Greensboro Historical Museum (Source: MuseumTrustee.org)

Greensboro Historical Museum (Source: MuseumTrustee.org)

I count among my many privileges the opportunity to serve as a docent at the Greensboro Historical Museum, located in Greensboro, North Carolina. It is a beautiful museum filled with wonderful artifacts and operated by a lean but talented and dedicated staff. My service includes occasionally serving at several stations for tours.

One of my stations is “Debating Liberty,” which contains several exhibits related to the causes of the Civil War. Several of the exhibits within the station tell the story of young Levi Coffin’s advocacy on behalf of a runaway slave, Ede.

Levi Coffin, the reputed president of the Underground Railroad, was born in the Quaker community of New Garden, near modern-day Guilford College, and he lived there until he moved to Indiana in 1826 when he was 28 years old. His family was fervently anti-slavery and their views were well-known in the local community. While Quakers opposed slavery as part of their religious principles, one must understand that very few participated in the Underground Railroad, an illegal activity.

When his family lived in New Garden, Levi assisted runaway slaves in various ways. On one occasion a young slave, Ede, showed up at the home of Levi’s parents. She had taken her infant child to a wooded area to hide from her master, Dr. David Caldwell, when she learned that he planned to give her and her infant child to Dr. Caldwell’s son, who lived more than 100 miles from Greensboro. Ede was married to another slave (owned by a different master) and had three other children who would remain behind with Dr. Caldwell.

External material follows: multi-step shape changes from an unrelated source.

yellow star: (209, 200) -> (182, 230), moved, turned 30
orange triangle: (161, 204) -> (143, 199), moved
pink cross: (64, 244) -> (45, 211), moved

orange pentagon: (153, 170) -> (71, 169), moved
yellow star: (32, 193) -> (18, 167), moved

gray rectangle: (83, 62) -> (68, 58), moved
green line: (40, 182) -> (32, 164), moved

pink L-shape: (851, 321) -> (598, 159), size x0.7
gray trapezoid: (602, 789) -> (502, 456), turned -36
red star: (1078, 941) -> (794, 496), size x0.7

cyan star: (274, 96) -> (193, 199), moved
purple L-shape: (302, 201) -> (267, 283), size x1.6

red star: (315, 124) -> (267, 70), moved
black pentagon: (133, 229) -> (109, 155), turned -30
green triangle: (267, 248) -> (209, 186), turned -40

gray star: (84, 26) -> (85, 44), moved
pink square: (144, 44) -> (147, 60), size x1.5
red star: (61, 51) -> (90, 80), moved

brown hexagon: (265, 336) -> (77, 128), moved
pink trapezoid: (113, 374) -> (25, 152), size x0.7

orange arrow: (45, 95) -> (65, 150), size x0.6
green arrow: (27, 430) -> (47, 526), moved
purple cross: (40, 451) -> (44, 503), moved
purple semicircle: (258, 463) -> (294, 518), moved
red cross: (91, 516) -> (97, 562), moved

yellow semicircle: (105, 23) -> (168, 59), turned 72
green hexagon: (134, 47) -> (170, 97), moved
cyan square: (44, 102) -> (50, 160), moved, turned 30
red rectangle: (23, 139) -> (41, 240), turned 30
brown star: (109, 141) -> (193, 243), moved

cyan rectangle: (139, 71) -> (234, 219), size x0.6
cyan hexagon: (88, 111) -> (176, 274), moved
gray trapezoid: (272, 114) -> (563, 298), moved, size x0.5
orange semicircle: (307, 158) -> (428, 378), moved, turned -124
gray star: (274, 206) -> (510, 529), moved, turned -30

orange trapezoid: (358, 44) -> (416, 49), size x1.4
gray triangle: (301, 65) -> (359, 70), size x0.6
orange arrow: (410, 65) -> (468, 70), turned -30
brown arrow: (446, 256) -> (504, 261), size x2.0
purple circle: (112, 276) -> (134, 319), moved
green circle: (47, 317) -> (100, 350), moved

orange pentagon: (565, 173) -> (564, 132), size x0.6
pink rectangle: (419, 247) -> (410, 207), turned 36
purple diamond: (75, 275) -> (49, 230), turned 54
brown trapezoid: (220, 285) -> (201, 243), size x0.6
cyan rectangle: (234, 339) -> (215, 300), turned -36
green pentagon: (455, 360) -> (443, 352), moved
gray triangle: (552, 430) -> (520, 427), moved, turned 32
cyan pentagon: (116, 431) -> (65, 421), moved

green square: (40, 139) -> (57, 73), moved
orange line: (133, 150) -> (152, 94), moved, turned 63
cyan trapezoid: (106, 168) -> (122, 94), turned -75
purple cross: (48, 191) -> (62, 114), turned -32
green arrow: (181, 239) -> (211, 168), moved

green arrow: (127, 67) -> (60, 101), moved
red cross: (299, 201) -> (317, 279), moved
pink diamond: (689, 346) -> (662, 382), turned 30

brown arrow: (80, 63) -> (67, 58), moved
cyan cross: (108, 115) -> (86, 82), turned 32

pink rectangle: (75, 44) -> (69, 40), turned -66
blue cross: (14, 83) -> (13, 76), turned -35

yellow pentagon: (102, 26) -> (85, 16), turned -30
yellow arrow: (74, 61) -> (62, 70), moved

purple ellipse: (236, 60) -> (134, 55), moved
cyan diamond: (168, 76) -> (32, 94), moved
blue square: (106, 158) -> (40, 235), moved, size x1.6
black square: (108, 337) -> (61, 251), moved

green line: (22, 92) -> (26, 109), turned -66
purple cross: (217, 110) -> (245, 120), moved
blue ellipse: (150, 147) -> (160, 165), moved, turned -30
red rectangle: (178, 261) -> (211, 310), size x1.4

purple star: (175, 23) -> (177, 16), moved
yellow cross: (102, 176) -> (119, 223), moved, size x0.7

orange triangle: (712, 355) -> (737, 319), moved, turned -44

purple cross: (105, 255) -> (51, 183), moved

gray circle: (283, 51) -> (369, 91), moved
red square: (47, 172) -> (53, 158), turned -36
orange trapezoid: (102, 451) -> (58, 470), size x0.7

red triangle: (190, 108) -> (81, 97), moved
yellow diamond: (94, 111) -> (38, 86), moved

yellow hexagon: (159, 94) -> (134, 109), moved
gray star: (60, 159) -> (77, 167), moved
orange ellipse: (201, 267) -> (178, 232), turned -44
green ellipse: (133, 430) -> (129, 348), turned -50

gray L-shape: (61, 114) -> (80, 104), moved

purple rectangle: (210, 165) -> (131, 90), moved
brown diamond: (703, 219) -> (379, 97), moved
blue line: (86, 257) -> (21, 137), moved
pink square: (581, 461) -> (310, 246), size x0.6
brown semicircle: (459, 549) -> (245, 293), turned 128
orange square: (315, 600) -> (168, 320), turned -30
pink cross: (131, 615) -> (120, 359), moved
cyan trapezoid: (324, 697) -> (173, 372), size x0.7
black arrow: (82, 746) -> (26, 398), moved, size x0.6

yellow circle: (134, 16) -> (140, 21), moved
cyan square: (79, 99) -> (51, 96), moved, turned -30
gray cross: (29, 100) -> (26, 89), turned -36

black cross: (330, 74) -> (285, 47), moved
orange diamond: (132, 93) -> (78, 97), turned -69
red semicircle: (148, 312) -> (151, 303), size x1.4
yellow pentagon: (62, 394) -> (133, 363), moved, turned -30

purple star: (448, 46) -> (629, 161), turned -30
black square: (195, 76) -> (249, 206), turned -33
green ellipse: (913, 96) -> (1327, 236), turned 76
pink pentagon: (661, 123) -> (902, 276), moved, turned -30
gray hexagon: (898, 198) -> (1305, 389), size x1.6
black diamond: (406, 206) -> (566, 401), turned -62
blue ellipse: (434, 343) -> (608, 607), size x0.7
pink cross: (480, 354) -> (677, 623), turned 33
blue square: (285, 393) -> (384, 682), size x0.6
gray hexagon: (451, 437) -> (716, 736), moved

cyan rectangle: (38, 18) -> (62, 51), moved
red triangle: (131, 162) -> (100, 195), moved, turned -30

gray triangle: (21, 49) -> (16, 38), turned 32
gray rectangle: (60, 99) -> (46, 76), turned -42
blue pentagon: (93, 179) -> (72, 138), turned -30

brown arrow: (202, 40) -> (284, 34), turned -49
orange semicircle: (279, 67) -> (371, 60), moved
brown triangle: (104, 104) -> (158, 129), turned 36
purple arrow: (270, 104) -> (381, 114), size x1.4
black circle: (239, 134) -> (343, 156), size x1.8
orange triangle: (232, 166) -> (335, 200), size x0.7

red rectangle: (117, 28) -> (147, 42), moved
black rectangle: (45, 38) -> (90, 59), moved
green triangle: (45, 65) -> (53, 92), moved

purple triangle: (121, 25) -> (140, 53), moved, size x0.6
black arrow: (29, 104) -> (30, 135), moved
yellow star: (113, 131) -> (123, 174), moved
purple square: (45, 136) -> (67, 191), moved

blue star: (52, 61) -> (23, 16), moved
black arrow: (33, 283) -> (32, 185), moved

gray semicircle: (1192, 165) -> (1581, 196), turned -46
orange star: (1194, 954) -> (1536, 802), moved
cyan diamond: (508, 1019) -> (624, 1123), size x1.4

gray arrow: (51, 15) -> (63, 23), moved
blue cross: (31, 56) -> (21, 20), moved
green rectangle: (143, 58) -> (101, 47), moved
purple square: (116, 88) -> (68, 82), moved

Ede and her infant child had spent several nights in the woods when the child became ill. She sought shelter and protection at the Coffin home due to the Coffins’ reputation. Levi’s parents took Ede and her child into their home, although it was a crime to harbor runaways. Levi then went to visit the Caldwells in an effort to dissuade Dr. Caldwell from bringing charges against his father and to prevail upon Dr. Caldwell to keep Ede in his household as a servant.

Ede and her infant (Photo by: Jim Gray)

Ede and her infant (Photo by: Jim Gray)

Dr. Caldwell was a prominent Guilford County citizen. He served as a physician, Presbyterian minister, and school master of a boys’ school (less than a mile from my current home). The young people of the community liked Dr. Caldwell for his wit and good humor. Dr. Caldwell graciously received Levi into his home and, after talking about a host of other matters, Mrs. Caldwell entered the room. Levi informed the Caldwells that Ede and her child were being cared for by his parents. Mrs. Caldwell expressed her thanks that Levi’s mother had cared for the child and said that she had only reluctantly given her consent to Ede being separated from her family.

Levi asked whether his father had done right in taking in Ede and her child in violation of the law, thus making himself liable for a heavy criminal penalty if Dr. Caldwell was disposed to prosecute.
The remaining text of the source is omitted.